When a working server is critical to your business success, you need to have a plan to deal with server failure. More accurately, it isn’t (or shouldn’t be) the server that is critical, but rather the services it provides. High Availability Linux Systems can help keep services available in the face of hardware failures.

Beef It Up

One approach is to build as resilient a system as possible. A server should have a fault-tolerant storage system, and a redundant power supply is a low-cost option that increases reliability.
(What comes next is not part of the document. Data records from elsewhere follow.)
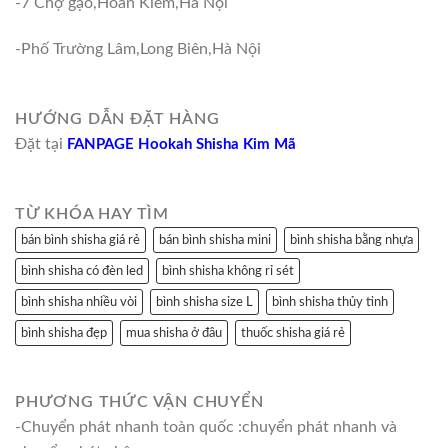
-7 Chợ gạo,Hoàn Kiếm,Hà Nội
-Phố Trường Lâm,Long Biên,Hà Nội
HƯỚNG DẪN ĐẶT HÀNG
Đặt tại
FANPAGE Hookah Shisha Kim Mã
TỪ KHÓA HAY TÌM
bán bình shisha giá rẻ
bán bình shisha mini
bình shisha bằng nhựa
bình shisha có đèn led
bình shisha không rỉ sét
bình shisha nhiều vòi
bình shisha size L
bình shisha thủy tinh
bình shisha đẹp
mua shisha ở đâu
thuốc shisha giá rẻ
PHƯƠNG THỨC VẬN CHUYỂN
-Chuyển phát nhanh toàn quốc :chuyển phát nhanh và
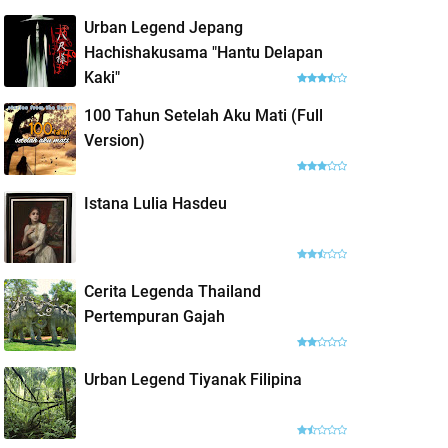
Urban Legend Jepang
Hachishakusama "Hantu Delapan
Kaki"
100 Tahun Setelah Aku Mati (Full
Version)
Istana Lulia Hasdeu
Cerita Legenda Thailand
Pertempuran Gajah
Urban Legend Tiyanak Filipina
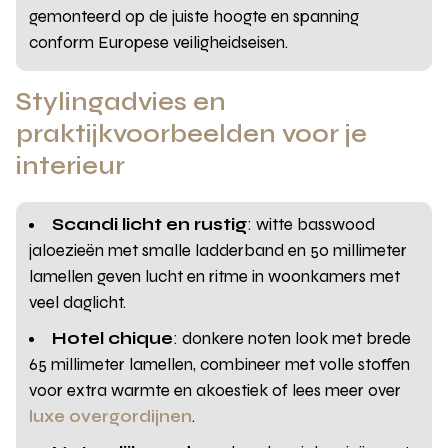
gemonteerd op de juiste hoogte en spanning
conform Europese veiligheidseisen.
Stylingadvies en
praktijkvoorbeelden voor je
interieur
Scandi licht en rustig
: witte basswood
jaloezieën met smalle ladderband en 50 millimeter
lamellen geven lucht en ritme in woonkamers met
veel daglicht.
Hotel chique
: donkere noten look met brede
65 millimeter lamellen, combineer met volle stoffen
voor extra warmte en akoestiek of lees meer over
luxe overgordijnen
.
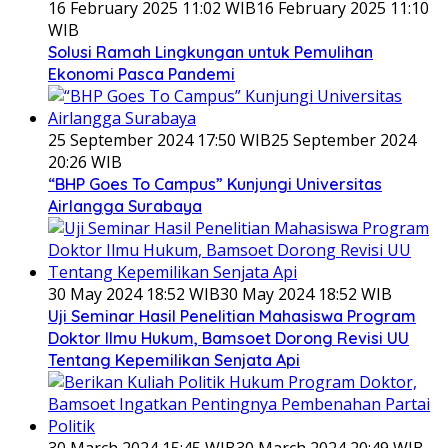
16 February 2025 11:02 WIB
16 February 2025 11:10
WIB
Solusi Ramah Lingkungan untuk Pemulihan
Ekonomi Pasca Pandemi
25 September 2024 17:50 WIB
25 September 2024
20:26 WIB
“BHP Goes To Campus” Kunjungi Universitas
Airlangga Surabaya
30 May 2024 18:52 WIB
30 May 2024 18:52 WIB
Uji Seminar Hasil Penelitian Mahasiswa Program
Doktor Ilmu Hukum, Bamsoet Dorong Revisi UU
Tentang Kepemilikan Senjata Api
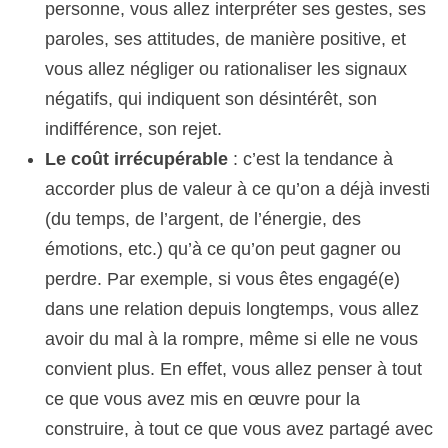
personne, vous allez interpréter ses gestes, ses
paroles, ses attitudes, de manière positive, et
vous allez négliger ou rationaliser les signaux
négatifs, qui indiquent son désintérêt, son
indifférence, son rejet.
Le coût irrécupérable
: c’est la tendance à
accorder plus de valeur à ce qu’on a déjà investi
(du temps, de l’argent, de l’énergie, des
émotions, etc.) qu’à ce qu’on peut gagner ou
perdre. Par exemple, si vous êtes engagé(e)
dans une relation depuis longtemps, vous allez
avoir du mal à la rompre, même si elle ne vous
convient plus. En effet, vous allez penser à tout
ce que vous avez mis en œuvre pour la
construire, à tout ce que vous avez partagé avec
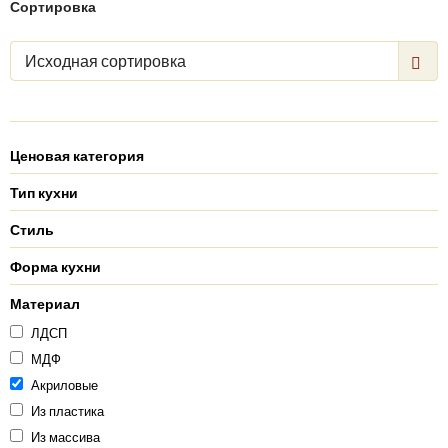
Сортировка
Исходная сортировка
Ценовая категория
Тип кухни
Стиль
Форма кухни
Материал
ЛДСП
МДФ
Акриловые
Из пластика
Из массива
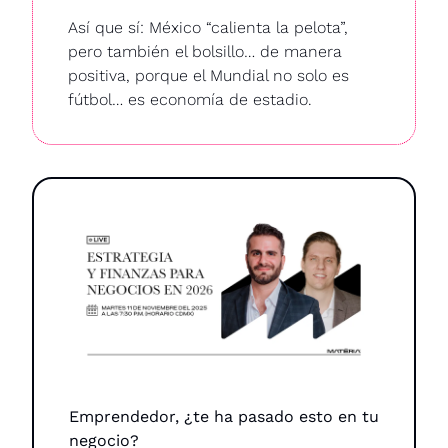
Así que sí: México “calienta la pelota”, 
pero también el bolsillo… de manera 
positiva, porque el Mundial no solo es 
fútbol… es economía de estadio.
Emprendedor, ¿te ha pasado esto en tu 
negocio?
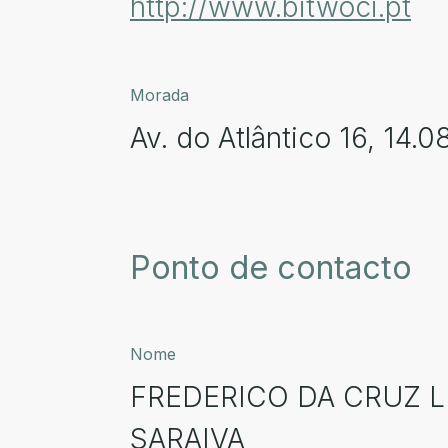
http://www.bitwoci.pt
Morada
Av. do Atlântico 16, 14.0
Ponto de contacto
Nome
FREDERICO DA CRUZ 
SARAIVA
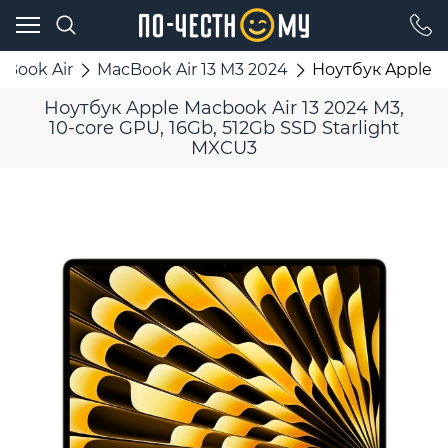
cBook Air
MacBook Air 13 M3 2024
Ноутбук Apple Ma
Ноутбук Apple Macbook Air 13 2024 M3,
10-core GPU, 16Gb, 512Gb SSD Starlight
MXCU3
That takes care of some of the more vulnerable parts of a server, but you can’t mitigate against every failure. You can have multiple CPUs on a system board, but the if system board itself fails, all bets are off. Likewise with memory: errors there can bring down the system.

Two’s Company

Having two or more servers configured as a High Availability Cluster removes a physical server as a single point of failure. The traditional way of configuring two such servers was to have one as live and one as standby, and keep the data synchronised between them. The two servers would run a “heartbeat” process, and each would monitor the other’s heartbeat. If a certain number of heartbeats were missed, the remaining server would take over as the primary.

The heartbeat system worked, but it wasn’t optimal. For a start, it required an additional server that did nothing most of the time other than monitor the live server. There are also other technical challenges with a heartbeat solution, and today there are better techniques.

Let’s consider the example of a web-based service with a database back-end. There are two key elements to this service: a web server (typically Apache or nginx) and a database (perhaps MariaDB or PostgreSQL). However, there’s no requirement that both elements run on the same hardware.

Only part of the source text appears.